--- WHAT IS REQUIRED ---
Below are the records. List every line holding the word "pumped".

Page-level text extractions
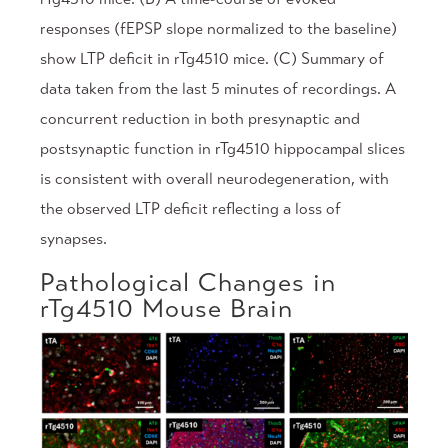
responses (fEPSP slope normalized to the baseline)
show LTP deficit in rTg4510 mice. (C) Summary of
data taken from the last 5 minutes of recordings. A
concurrent reduction in both presynaptic and
postsynaptic function in rTg4510 hippocampal slices
is consistent with overall neurodegeneration, with
the observed LTP deficit reflecting a loss of
synapses.
Pathological Changes in
rTg4510 Mouse Brain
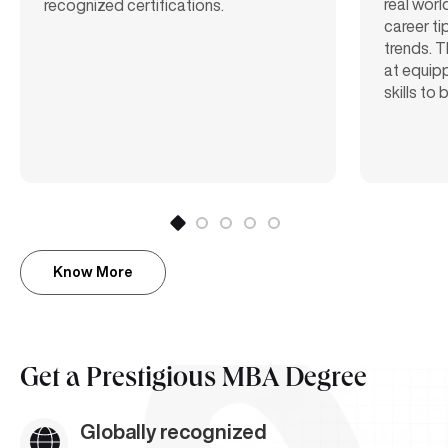
real worl
recognized certifications.
career ti
trends. T
at equipp
skills to
Know More
Get a
Prestigious MBA Degree
Globally recognized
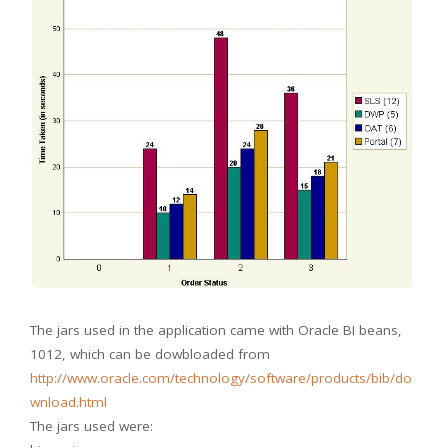
The jars used in the application came with Oracle BI beans,
1012, which can be dowbloaded from
http://www.oracle.com/technology/software/products/bib/do
wnload.html
The jars used were:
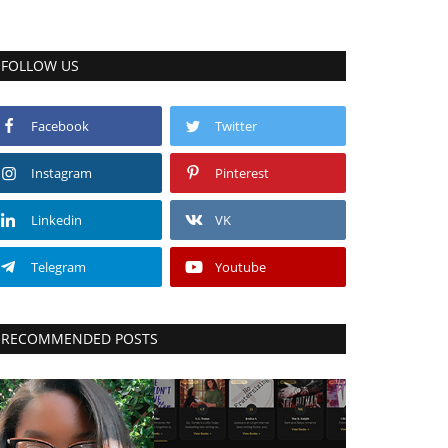
FOLLOW US
Facebook
Twitter
Instagram
Pinterest
Linkedin
VK
Telegram
Youtube
RECOMMENDED POSTS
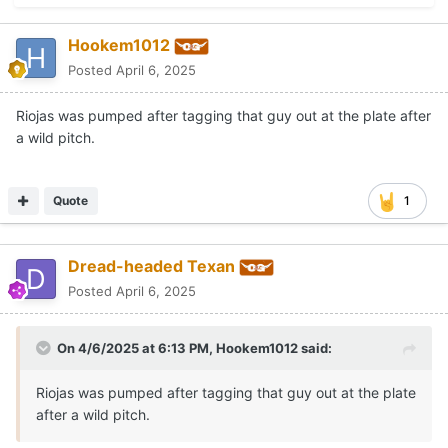
Hookem1012
Posted
April 6, 2025
Riojas was pumped after tagging that guy out at the plate after
a wild pitch.
Quote
1
Dread-headed Texan
Posted
April 6, 2025
On 4/6/2025 at 6:13 PM,
Hookem1012
said:
Riojas was pumped after tagging that guy out at the plate
after a wild pitch.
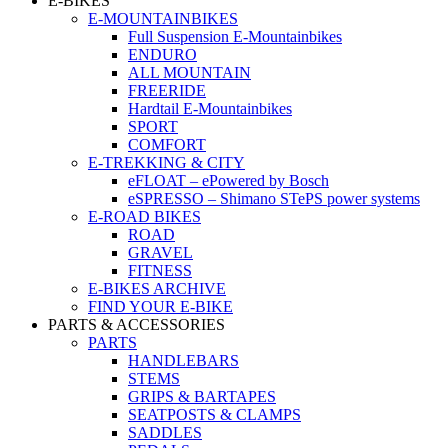
E-BIKES
E-MOUNTAINBIKES
Full Suspension E-Mountainbikes
ENDURO
ALL MOUNTAIN
FREERIDE
Hardtail E-Mountainbikes
SPORT
COMFORT
E-TREKKING & CITY
eFLOAT – ePowered by Bosch
eSPRESSO – Shimano STePS power systems
E-ROAD BIKES
ROAD
GRAVEL
FITNESS
E-BIKES ARCHIVE
FIND YOUR E-BIKE
PARTS & ACCESSORIES
PARTS
HANDLEBARS
STEMS
GRIPS & BARTAPES
SEATPOSTS & CLAMPS
SADDLES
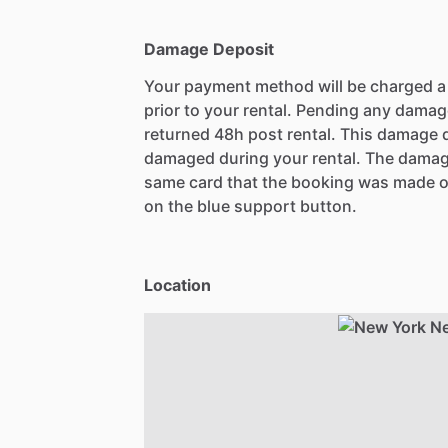
Damage Deposit
Your payment method will be charged 
prior to your rental. Pending any damag
returned 48h post rental. This damage d
damaged during your rental. The damag
same card that the booking was made o
on the blue support button.
Location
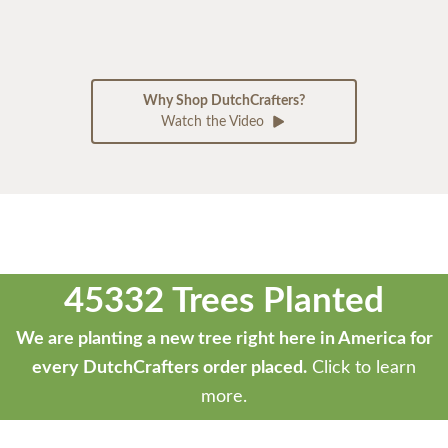
Why Shop DutchCrafters?
Watch the Video
45332 Trees Planted
We are planting a new tree right here in America for
every DutchCrafters order placed.
Click to learn
more.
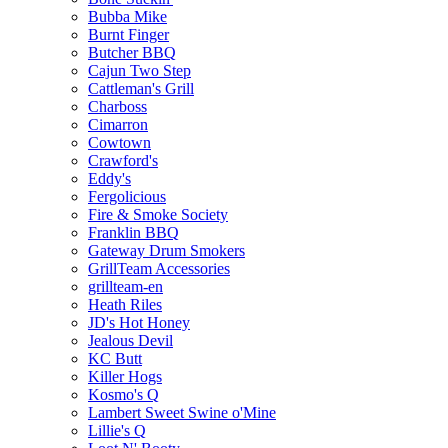
Bubba Mike
Burnt Finger
Butcher BBQ
Cajun Two Step
Cattleman's Grill
Charboss
Cimarron
Cowtown
Crawford's
Eddy's
Fergolicious
Fire & Smoke Society
Franklin BBQ
Gateway Drum Smokers
GrillTeam Accessories
grillteam-en
Heath Riles
JD's Hot Honey
Jealous Devil
KC Butt
Killer Hogs
Kosmo's Q
Lambert Sweet Swine o'Mine
Lillie's Q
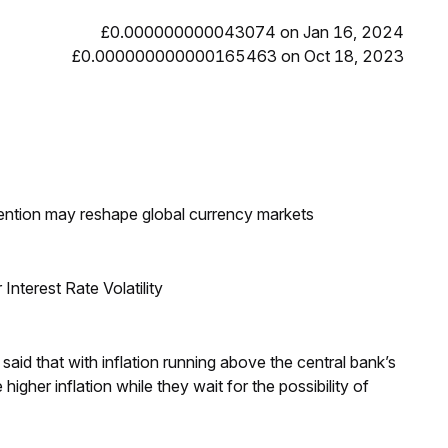
£0.000000000043074 on Jan 16, 2024
£0.000000000000165463 on Oct 18, 2023
ntion may reshape global currency markets
nterest Rate Volatility
aid that with inflation running above the central bank’s
igher inflation while they wait for the possibility of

--- TASK SOLUTION ---
Riojas was pumped after tagging that guy out at the plate after
Riojas was pumped after tagging that guy out at the plate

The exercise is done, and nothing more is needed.